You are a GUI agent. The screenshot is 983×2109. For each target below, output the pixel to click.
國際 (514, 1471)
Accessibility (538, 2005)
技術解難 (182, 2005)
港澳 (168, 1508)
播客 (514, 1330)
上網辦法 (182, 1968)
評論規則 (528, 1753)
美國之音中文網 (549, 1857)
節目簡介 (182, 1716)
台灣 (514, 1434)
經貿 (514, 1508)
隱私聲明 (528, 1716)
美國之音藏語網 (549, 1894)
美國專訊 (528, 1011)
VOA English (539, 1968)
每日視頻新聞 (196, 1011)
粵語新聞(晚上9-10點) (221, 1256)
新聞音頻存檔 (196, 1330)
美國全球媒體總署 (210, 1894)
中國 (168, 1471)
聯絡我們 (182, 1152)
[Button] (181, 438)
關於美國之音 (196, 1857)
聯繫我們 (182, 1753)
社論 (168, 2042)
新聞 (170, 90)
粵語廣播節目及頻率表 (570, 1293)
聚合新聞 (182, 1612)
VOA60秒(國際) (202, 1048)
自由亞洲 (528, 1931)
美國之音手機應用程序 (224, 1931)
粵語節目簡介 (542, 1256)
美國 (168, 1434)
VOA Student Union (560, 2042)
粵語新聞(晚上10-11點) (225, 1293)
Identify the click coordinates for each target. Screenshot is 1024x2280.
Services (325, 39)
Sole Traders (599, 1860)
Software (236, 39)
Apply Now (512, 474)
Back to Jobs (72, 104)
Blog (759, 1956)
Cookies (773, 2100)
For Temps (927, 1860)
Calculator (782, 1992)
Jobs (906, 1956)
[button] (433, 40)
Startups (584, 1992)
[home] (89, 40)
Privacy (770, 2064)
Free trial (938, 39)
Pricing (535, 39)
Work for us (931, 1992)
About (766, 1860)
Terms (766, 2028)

---

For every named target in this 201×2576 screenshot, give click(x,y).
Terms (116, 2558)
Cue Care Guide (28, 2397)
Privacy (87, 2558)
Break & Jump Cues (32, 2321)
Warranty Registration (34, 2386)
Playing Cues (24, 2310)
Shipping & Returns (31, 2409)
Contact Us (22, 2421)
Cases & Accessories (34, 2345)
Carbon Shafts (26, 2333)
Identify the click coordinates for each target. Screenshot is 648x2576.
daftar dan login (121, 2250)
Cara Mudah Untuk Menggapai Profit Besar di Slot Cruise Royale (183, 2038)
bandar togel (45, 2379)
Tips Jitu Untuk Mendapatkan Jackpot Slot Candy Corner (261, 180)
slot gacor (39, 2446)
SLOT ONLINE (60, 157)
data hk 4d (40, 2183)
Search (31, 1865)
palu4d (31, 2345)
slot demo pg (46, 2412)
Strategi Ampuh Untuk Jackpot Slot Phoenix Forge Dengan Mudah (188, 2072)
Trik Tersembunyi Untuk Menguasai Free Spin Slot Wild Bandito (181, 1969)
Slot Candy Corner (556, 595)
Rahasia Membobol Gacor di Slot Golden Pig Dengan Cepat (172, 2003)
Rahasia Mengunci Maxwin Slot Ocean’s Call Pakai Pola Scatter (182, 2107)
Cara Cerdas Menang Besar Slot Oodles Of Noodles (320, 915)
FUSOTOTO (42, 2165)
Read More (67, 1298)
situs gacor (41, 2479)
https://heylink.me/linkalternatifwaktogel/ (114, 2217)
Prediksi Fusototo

--

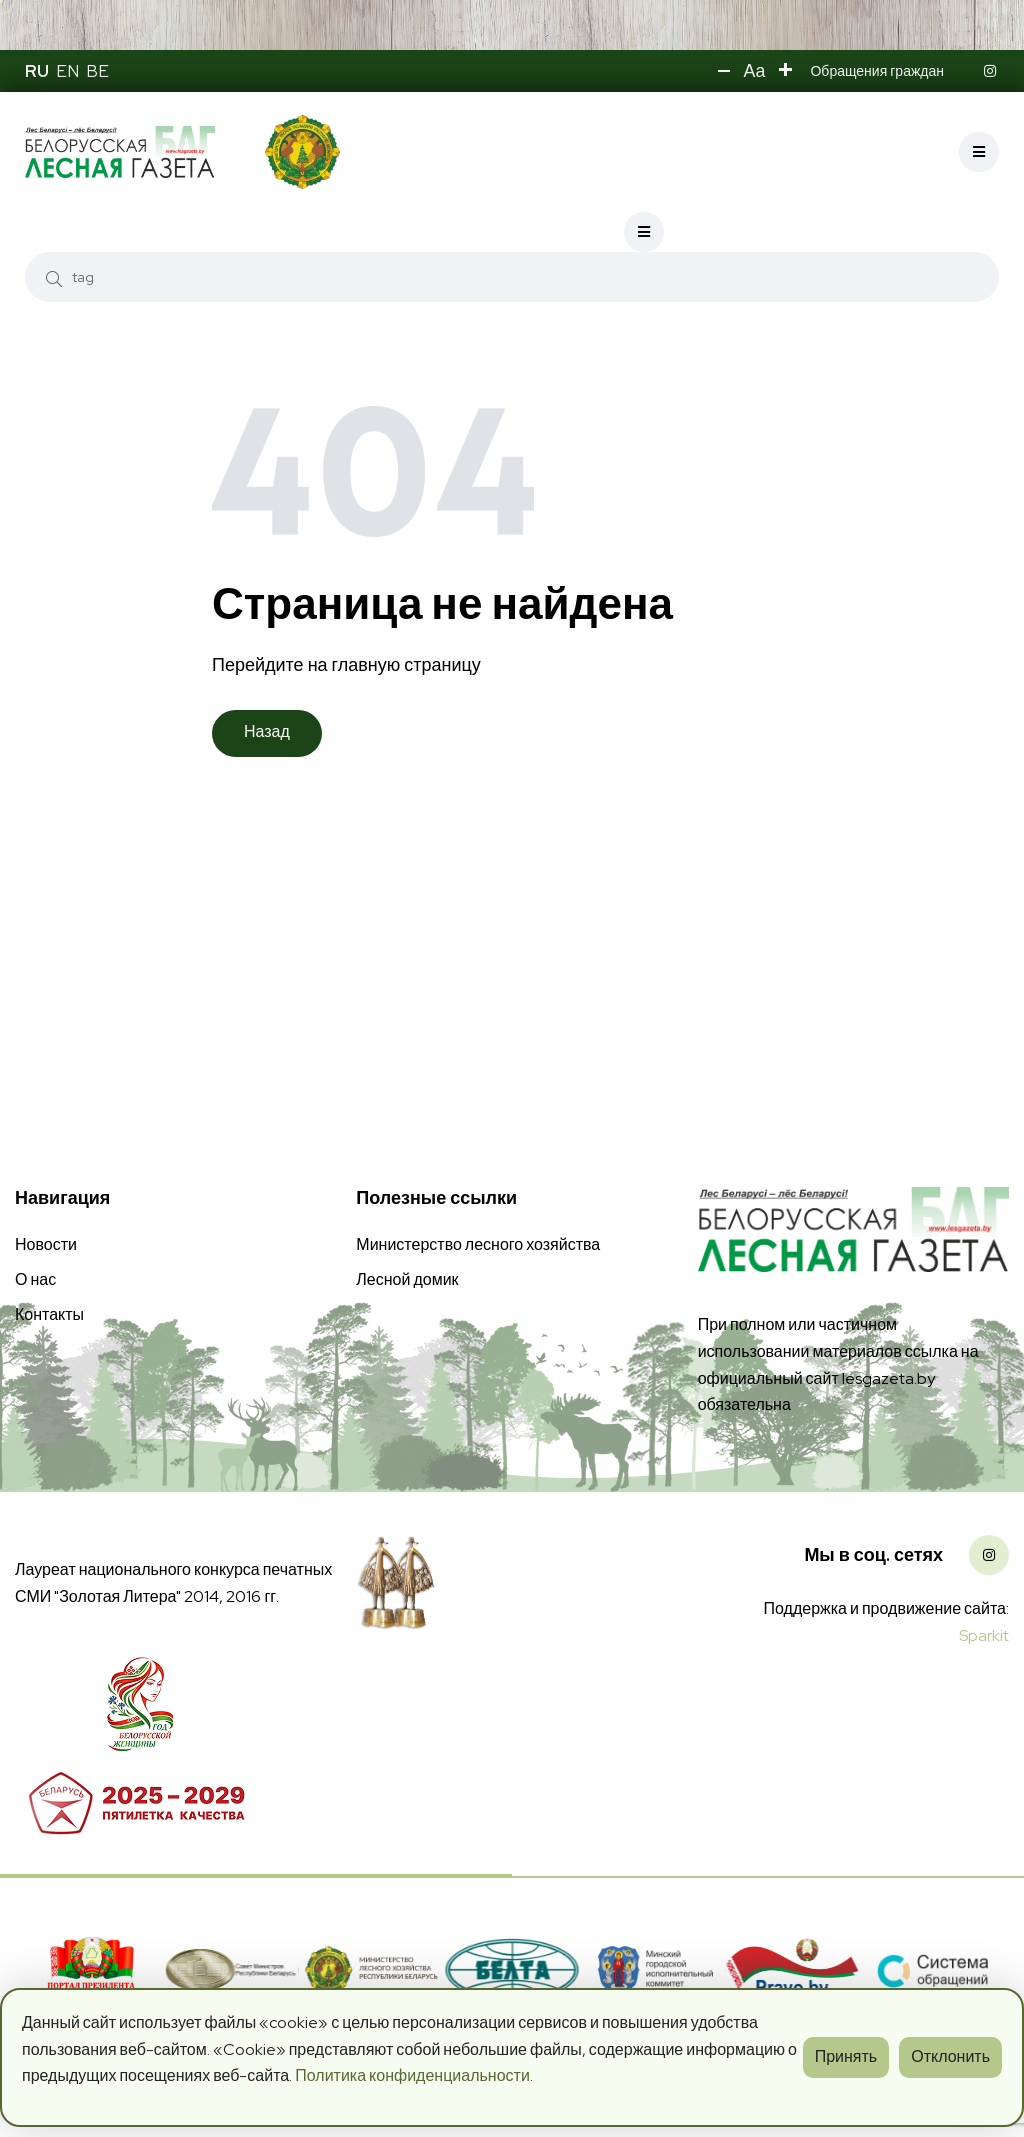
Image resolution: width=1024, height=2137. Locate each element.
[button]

## Goal of the exercise
With the line holding "You are a GUI" as the first and the line holding "Terms (766, 2028)" as the last, set down that range of the entries above exactly, and nothing else.

## Answer for the task
You are a GUI agent. The screenshot is 983×2109. For each target below, output the pixel to click.
國際 (514, 1471)
Accessibility (538, 2005)
技術解難 (182, 2005)
港澳 (168, 1508)
播客 (514, 1330)
上網辦法 (182, 1968)
評論規則 (528, 1753)
美國之音中文網 (549, 1857)
節目簡介 (182, 1716)
台灣 (514, 1434)
經貿 (514, 1508)
隱私聲明 (528, 1716)
美國之音藏語網 (549, 1894)
美國專訊 (528, 1011)
VOA English (539, 1968)
每日視頻新聞 (196, 1011)
粵語新聞(晚上9-10點) (221, 1256)
新聞音頻存檔 (196, 1330)
美國全球媒體總署 (210, 1894)
中國 (168, 1471)
聯絡我們 (182, 1152)
[Button] (181, 438)
關於美國之音 (196, 1857)
聯繫我們 (182, 1753)
社論 (168, 2042)
新聞 (170, 90)
粵語廣播節目及頻率表 (570, 1293)
聚合新聞 (182, 1612)
VOA60秒(國際) (202, 1048)
自由亞洲 (528, 1931)
美國之音手機應用程序 (224, 1931)
粵語節目簡介 (542, 1256)
美國 (168, 1434)
VOA Student Union (560, 2042)
粵語新聞(晚上10-11點) (225, 1293)
Identify the click coordinates for each target. Screenshot is 1024x2280.
Services (325, 39)
Sole Traders (599, 1860)
Software (236, 39)
Apply Now (512, 474)
Back to Jobs (72, 104)
Blog (759, 1956)
Cookies (773, 2100)
For Temps (927, 1860)
Calculator (782, 1992)
Jobs (906, 1956)
[button] (433, 40)
Startups (584, 1992)
[home] (89, 40)
Privacy (770, 2064)
Free trial (938, 39)
Pricing (535, 39)
Work for us (931, 1992)
About (766, 1860)
Terms (766, 2028)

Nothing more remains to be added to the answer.